Goldmacher and the New York Times did their own work here, partnering with an election data organization to sift through the recent registration changes in the 30 states of the union that provide such data. (My own state of Illinois is unfortunately not among them.) The short version: Not only are Democrats losing registered voters — in a relentless, month-by month, year-over-year wave since the start of the Biden administration — the Republican Party is gaining voters.
This is not a matter of “a pox on both houses.” Nor is it just a matter of college-age progressives leaving the Democratic Party out of disappointment at their lack of revolutionary conviction.
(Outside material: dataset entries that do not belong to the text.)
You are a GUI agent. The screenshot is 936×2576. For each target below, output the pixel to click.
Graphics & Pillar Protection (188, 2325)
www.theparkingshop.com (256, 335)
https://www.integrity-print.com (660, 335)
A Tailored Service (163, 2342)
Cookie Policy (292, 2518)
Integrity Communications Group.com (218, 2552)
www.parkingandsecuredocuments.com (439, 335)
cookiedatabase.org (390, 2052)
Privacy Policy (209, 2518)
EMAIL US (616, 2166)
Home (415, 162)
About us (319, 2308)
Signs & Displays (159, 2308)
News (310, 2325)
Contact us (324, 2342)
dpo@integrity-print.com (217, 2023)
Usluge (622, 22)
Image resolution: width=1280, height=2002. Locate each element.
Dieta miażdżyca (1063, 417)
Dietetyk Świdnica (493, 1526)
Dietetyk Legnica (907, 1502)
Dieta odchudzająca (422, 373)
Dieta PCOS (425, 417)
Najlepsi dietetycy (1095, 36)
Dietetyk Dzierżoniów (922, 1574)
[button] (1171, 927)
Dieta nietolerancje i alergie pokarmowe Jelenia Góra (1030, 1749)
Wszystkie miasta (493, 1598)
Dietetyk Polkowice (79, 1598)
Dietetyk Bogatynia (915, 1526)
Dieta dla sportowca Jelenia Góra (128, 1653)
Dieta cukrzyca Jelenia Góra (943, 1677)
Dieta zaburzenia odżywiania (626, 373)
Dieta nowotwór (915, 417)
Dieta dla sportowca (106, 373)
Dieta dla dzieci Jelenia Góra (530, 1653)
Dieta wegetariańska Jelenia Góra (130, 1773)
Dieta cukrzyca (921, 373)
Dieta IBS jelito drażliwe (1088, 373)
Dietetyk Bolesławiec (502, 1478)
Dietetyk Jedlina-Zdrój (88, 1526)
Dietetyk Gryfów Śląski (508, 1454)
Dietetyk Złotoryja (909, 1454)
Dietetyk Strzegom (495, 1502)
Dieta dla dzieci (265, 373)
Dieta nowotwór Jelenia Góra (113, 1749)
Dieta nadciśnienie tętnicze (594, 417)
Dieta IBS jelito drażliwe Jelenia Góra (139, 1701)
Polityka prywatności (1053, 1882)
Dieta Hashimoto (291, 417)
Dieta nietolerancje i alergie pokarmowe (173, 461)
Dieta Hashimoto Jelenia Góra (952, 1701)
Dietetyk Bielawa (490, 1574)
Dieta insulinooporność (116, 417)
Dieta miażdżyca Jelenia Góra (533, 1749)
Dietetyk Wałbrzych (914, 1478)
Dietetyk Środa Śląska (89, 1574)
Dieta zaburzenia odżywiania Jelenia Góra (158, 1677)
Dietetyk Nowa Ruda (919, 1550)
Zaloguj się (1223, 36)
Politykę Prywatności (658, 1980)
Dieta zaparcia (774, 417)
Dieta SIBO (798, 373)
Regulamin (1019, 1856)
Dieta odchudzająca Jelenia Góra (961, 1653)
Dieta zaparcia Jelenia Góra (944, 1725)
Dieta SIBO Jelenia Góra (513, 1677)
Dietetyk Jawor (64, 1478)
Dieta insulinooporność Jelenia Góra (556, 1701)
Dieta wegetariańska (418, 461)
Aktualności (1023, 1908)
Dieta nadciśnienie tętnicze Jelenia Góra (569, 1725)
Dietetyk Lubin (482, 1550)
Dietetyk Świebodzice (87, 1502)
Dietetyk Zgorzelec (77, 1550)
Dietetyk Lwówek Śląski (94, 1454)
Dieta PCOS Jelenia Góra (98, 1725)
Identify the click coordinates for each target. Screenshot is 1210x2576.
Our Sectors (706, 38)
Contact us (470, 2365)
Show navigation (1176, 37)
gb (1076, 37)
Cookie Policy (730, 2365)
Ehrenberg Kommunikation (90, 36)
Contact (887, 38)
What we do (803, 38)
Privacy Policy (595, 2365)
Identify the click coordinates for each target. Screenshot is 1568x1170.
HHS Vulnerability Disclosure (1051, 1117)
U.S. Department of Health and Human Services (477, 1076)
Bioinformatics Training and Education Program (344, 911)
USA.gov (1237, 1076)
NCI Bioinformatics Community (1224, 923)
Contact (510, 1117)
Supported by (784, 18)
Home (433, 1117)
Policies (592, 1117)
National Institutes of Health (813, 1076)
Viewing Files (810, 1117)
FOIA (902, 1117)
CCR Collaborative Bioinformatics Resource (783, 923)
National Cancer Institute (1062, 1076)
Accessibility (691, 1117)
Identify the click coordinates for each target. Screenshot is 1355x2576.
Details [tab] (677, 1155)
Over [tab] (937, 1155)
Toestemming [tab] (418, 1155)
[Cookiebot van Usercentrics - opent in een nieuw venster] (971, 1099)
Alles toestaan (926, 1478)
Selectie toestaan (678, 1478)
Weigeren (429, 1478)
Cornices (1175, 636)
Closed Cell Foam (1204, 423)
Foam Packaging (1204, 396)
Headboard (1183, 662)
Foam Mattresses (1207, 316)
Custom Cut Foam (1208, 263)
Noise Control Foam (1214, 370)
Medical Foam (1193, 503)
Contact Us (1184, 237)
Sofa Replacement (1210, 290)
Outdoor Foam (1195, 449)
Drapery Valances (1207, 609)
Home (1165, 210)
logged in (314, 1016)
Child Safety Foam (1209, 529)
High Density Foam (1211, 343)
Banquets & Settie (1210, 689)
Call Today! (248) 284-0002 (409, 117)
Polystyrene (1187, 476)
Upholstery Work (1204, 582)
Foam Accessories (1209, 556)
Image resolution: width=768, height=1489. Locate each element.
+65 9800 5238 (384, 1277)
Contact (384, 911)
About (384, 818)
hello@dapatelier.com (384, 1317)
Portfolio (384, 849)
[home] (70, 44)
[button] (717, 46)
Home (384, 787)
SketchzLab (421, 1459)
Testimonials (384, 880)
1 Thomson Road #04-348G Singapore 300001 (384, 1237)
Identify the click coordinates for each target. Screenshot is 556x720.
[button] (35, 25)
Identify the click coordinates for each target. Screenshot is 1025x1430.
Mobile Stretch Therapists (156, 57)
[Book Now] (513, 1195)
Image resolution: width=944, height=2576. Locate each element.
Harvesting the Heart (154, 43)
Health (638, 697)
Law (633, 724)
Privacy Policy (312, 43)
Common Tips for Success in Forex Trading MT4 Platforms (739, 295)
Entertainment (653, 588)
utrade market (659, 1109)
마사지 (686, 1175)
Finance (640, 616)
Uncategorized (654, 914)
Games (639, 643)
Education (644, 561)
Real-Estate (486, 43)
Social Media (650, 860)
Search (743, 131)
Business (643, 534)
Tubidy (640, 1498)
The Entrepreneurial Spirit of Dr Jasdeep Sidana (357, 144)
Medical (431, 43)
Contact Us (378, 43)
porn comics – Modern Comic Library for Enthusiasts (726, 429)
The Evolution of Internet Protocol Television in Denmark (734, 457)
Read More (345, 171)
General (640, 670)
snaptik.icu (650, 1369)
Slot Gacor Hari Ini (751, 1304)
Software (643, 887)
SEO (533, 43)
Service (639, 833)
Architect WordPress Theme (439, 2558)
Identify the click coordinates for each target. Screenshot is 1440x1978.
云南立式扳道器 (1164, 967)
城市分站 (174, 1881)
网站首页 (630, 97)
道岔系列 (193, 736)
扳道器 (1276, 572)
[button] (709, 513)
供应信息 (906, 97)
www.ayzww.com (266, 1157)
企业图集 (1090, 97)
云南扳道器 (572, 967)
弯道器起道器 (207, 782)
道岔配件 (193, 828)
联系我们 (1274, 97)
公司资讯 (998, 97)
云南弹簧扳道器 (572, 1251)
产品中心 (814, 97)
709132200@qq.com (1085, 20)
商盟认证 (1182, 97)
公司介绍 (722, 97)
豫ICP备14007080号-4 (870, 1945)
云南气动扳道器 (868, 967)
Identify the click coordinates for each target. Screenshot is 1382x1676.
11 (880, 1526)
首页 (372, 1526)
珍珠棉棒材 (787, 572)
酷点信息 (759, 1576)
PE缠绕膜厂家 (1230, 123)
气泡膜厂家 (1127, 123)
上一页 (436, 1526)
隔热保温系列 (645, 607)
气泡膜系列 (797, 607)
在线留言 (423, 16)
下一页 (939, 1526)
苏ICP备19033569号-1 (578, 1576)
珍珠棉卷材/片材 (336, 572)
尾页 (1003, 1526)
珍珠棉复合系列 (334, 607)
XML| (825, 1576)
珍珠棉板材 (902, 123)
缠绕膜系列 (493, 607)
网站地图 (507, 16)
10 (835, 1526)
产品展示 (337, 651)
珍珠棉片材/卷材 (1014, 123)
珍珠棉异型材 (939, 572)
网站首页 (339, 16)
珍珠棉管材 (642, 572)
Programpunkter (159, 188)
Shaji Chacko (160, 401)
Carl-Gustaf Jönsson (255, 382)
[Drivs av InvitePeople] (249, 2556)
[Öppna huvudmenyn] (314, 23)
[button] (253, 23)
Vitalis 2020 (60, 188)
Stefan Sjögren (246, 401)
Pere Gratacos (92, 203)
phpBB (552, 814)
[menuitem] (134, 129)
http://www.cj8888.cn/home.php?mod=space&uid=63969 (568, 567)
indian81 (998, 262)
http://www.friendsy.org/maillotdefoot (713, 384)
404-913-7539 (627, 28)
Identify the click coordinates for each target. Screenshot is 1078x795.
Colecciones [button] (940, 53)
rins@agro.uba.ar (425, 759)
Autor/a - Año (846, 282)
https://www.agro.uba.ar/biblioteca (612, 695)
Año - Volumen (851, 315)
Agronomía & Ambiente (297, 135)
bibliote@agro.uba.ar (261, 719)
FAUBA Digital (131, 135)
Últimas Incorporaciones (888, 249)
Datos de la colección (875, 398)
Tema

Young first-time voters are now registering as Republicans in numbers that utterly shock me as a Generation X veteran of MTV “rocking the vote” for Bill Clinton and Barack Obama.
Even more devastatingly, the article notes that a staggering number of older Democratic voters in key swing states such as Pennsylvania and Nevada are reregistering as Republicans in a way not seen since . . . well, ever. (Not during the Reagan era, that’s for sure — a less party-polarized time when Democrats reliably controlled the House of Representatives and often the Senate as well.) The trend is uniform and national, not merely regional. The reasons for this are left to the reader’s imagination.
I strongly recommend that you read the full piece yourself, not the least reason being that it quotes many of my acquaintances from the world of electoral analysis — even an analyst from my alma mater Decision Desk HQ — saying intelligent things. The more important reason to read it is that the implications of this data are going to matter. This is a Big Story, in the same way I consider our upcoming gerrymandering apocalypse to be a Big Story. It is a thorough analysis raising multiple questions about the long-term health of the Democratic Party as a brand or coherent identity.
It is important, when covering the day-to-day hugger-mugger of the Trump administration’s serial provocations and the Democrats’ fumbling counterprogramming, to keep one’s eye on the longer game. And as a student of the “long game” in American electoral politics, I confess that I am downright disoriented to be living through an era in which the Democratic brand has been so damaged, even as the Republicans have mutated since 2010 into a populist working-class party. My childhood was defined by the image of Democrats as forever in the numerical ascendancy as registered voters — Republicans had to “run smart” because the Democrats always had more manpower on the battlefield — both where I lived and nationally, due to inevitable demographic trends. Reality turned out to be quite different.